3 The Versatile Option
OPTIONS AS A DIRECT SUBSTITUTE FOR THE
In the preceding Microsoft example, the profit was exactly the same whether you bought the stock or used the option strategy. He figures he will cover the option after the stock falls to 60 and make a fortune. One viable use of single stock futures is to replace the options-oriented strategies described in the previous pages.
OPTIONS AS A PROXY FOR THE UNDERLYING
The costs to the stock owner who decides to use this strategy are commissions, the time value premium of the call and the loss of dividends. If the stock is currently held at a loss, the purchase of the call would constitute a wash sale and the loss could not be taken at this time. In the preceding strategy, the stock owner paid a portion of the cost to limit the risk of his stock holding to a fixed price.
THE EFFECT OF STOCK INDEX FUTURES ON THE STOCK MARKET
The premium of the futures contracts against the cash index fluctuates during the trading day as supply and demand forces the market. Furthermore, he notes that the futures are trending upwards, and they are currently selling at 563.75. It can all be over in a matter of minutes, depending on what causes the futures to be mispriced in the first place.
THE EFFECT OF INDEX FUTURES AND INDEX OPTION EXPIRATION
If there is 40,000 open interest in in-the-money, then sales programs are possible. At the start of the day, most of that open interest is probably in the hands of customers. Note that the market makers sell stock in the open market (100 shares at 46.92 in this example).
OPTIONS AS AN INSURANCE POLICY
Simply buy the slightly out-of-the-money offers for the individual releases you have. If you were to buy out-of-the-money puts, their protective quality would not kick in until the index falls below the strike price of those puts. If he wants cheaper protection, he can buy no-money-down or short-term deposits.
THE COLLAR
In general, the higher the volatility of the stock and the longer the time horizon involved, the greater the difference will be in the striking prices between the call and put trades for the same.

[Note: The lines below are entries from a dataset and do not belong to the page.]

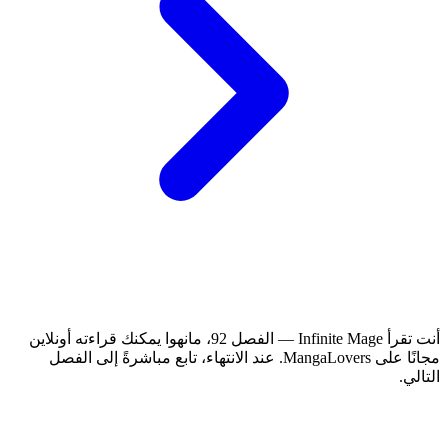
أنت تقرأ Infinite Mage — الفصل 92، مانهوا يمكنك قراءته أونلاين
مجانًا على MangaLovers.
عند الانتهاء، تابع مباشرةً إلى الفصل
التالي.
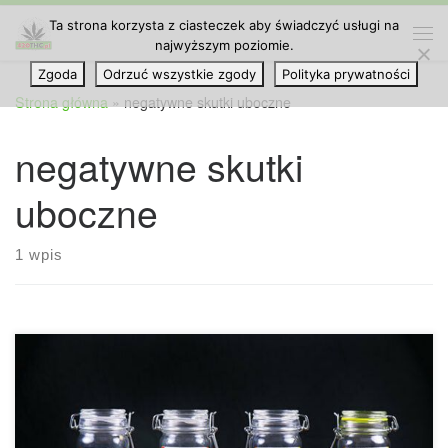
Ta strona korzysta z ciasteczek aby świadczyć usługi na
Przejdź do treści
najwyższym poziomie.
Me
Zgoda
Odrzuć wszystkie zgody
Polityka prywatności
Strona główna
»
negatywne skutki uboczne
negatywne skutki
uboczne
1 wpis
Wszystko co musisz wiedzieć o negatywnych skutkach
ubocznych medycznej marihuany. Medyczna marihuana, jak
każdy inny lek, może powodować działania niepożądane.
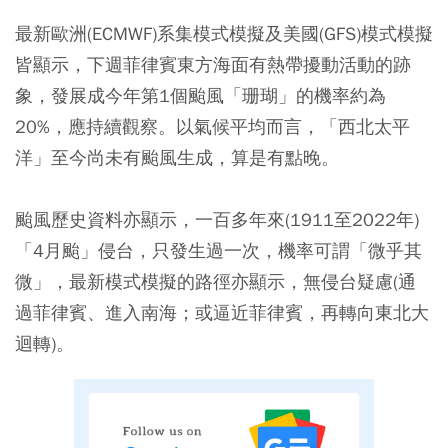
最新歐洲(ECMWF)系集模式模擬及美國(GFS)模式模擬
皆顯示，下週菲律賓東方海面有熱帶擾動活動的跡
象，發展成今年第1個颱風「珊瑚」的機率約為
20%，應持續觀察。以氣候平均而言，「西北太平
洋」至今尚未有颱風生成，算是有點晚。
颱風歷史資料亦顯示，一百多年來(1911至2022年)
「4月颱」侵台，只發生過一次，機率可謂「微乎其
微」，最新模式模擬的路徑亦顯示，無侵台疑慮(通
過菲律賓、進入南海；或逼近菲律賓，再轉向東北大
迴轉)。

Using the Black-Scholes option pricing model, one can establish a general guideline for how far apart the striking prices of the put and call would be for different volatilities and expirations. In any case, it is imperative that the stock owner understands the effect dividends, volatility and interest rates can have on the cost of the collar.

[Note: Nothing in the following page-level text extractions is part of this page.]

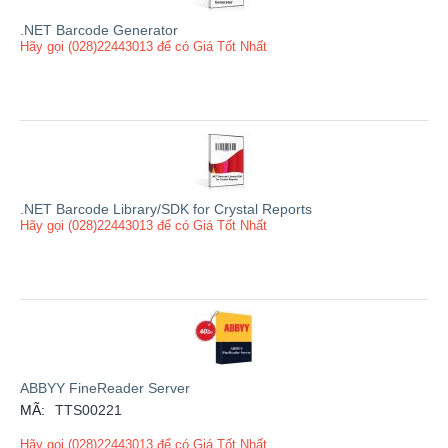
.NET Barcode Generator
Hãy gọi (028)22443013 để có Giá Tốt Nhất
.NET Barcode Library/SDK for Crystal Reports
Hãy gọi (028)22443013 để có Giá Tốt Nhất
ABBYY FineReader Server
MÃ:
TTS00221
Hãy gọi (028)22443013 để có Giá Tốt Nhất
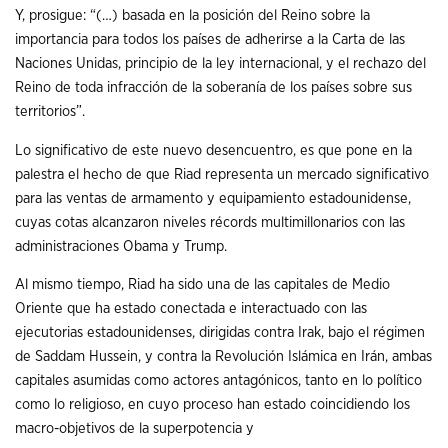
Y, prosigue: “(…) basada en la posición del Reino sobre la
importancia para todos los países de adherirse a la Carta de las
Naciones Unidas, principio de la ley internacional, y el rechazo del
Reino de toda infracción de la soberanía de los países sobre sus
territorios”.
Lo significativo de este nuevo desencuentro, es que pone en la
palestra el hecho de que Riad representa un mercado significativo
para las ventas de armamento y equipamiento estadounidense,
cuyas cotas alcanzaron niveles récords multimillonarios con las
administraciones Obama y Trump.
Al mismo tiempo, Riad ha sido una de las capitales de Medio
Oriente que ha estado conectada e interactuado con las
ejecutorias estadounidenses, dirigidas contra Irak, bajo el régimen
de Saddam Hussein, y contra la Revolución Islámica en Irán, ambas
capitales asumidas como actores antagónicos, tanto en lo político
como lo religioso, en cuyo proceso han estado coincidiendo los
macro-objetivos de la superpotencia y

HEDGING WITH OVER-THE-COUNTER OPTIONS
Suppose the stock owner says, “I want to protect my portfolio if the market falls by more than 8 percent. This type of exotic option is obtained for free, initially, and must be paid for only if it is the option. He doesn't get a completely free ride, of course, because if the market falls and he has to pay, it will be much more expensive than a regular listed sale would have been.